An interesting conversation between Cuba and Miami

Café Fuerte has an interesting article about Marta Elena, a lady who travels from Cuba to Miami for the very first time to visit her sister, Maria Luisa. After visiting the requisite sites and being astonished by visions she had only seen in movies and magazines, the following conversation took place between Marta Elena and her daughter back in Cuba through some unknown internet telephone service (my translation):

-Mom, Yuniara and Yuneska say that the dresses have to be tight fighting, which is what is popular nowadays, and the shoes have to be the pointy kind. The sneakers, well, you know.

-Yes, sweetheart, but how are all of you doing?

-Don’t forget the shoes for Yeyo, you took the measurements, and bring him two pairs of jeans, any brand, he’s not into that kind of stuff, and a t-shirt. But the sneakers have to be Nikes. There are stores over there called Coño and barato and Varsan where stuff is really cheap. There you can by panties, bras, and a few airy blouses for work. And the video player, Felo says they’re only twenty bucks, but they have to have data ports, and if you can get two that’s even better. One for us and the other so the girls can watch their programs downstairs. And most importantly, the laptop so they can do their homework.

-Yes, but…

-Felicia the neighbor wants you to bring her a 27-inch plasma TV, that she’ll settle with you when you get back. Poor thing, she’s all screwed up with diabetes. And if you can, bring her an electric fan too, it’s hot as hell over here.

-You think they’re going to let me bring all that stuff in?

-Sure, if you pay with Cuban dollars. Tomorrow I’ll send you an email in case I forgot anything. And how are you doing?

-I’m good, it is very beautiful here, as I told you. Felipe is here, he came to see me with a friend. Do you remember him? He left after he had already grown up.

-Pug-nosed Felipe?

-No, this one doesn’t have a pug nose.

-I don’t know who he is. So where is auntie going to take you today?

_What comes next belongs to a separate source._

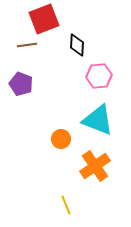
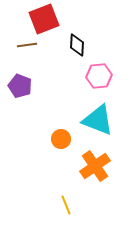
purple pentagon: moved 1 px left, 2 px down
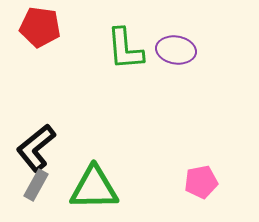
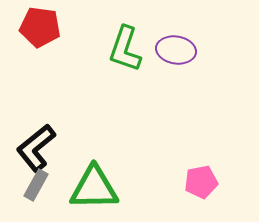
green L-shape: rotated 24 degrees clockwise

-To the Ermita de la Caridad (our Lady of Charity Church), to see if Cacha will give me the numbers to the lottery.

-But mom, you’ve never even played the numbers here.

-But now I do, because if the virgin doesn’t give me the numbers, I don’t know how the hell I’m going to find the money to buy all the stuff you’re asking me for!

Marta Elena is a very discrete woman who speaks deliberately and with perfect articulation. Maria Luisa and Felipe were astonished. My friend surreptitiously scratched his nose. Then the lady launched her final thrust:

-Forgive me, gentlemen, but over there the people think that it rains dollar bills here.  Hundred dollar bills! What a pain in the ass!

2 thoughts on “An interesting conversation between Cuba and Miami”

  1. I have family that left Cuba a few years ago and now they realize this fact as they have learned how hard is to earn the money necessary to help those in Cuba.

    Unfortunately the Cuban people think that we’re all rich here. They don’t understand the hard work and sacrifice necessary to achieve success in America and that not everyone is rich here and makes it to the top.

    Yes, we’re way richer that them because we have the freedom to choose our own destiny…they don’t.

    And yes, we have more material items than they do but if they judge us rich only for our material belongings then they don’t understand the true meaning of riches.

  2. Part of it is ignorance, but part of it is abuse. Unfortunately, it tends to fly, even if those who have to do the paying wind up spending beyond their means and working to support people in Cuba who do not work. It’s a strictly one-way street: there’s no question of paying back the money or goods received. Most people here are afraid to be firm and set limits, let alone say no. What winds up happening all too often amounts to emotional blackmail, regardless of how it’s perceived by those involved, and it’s quite effective. Castro, Inc. knows all about that.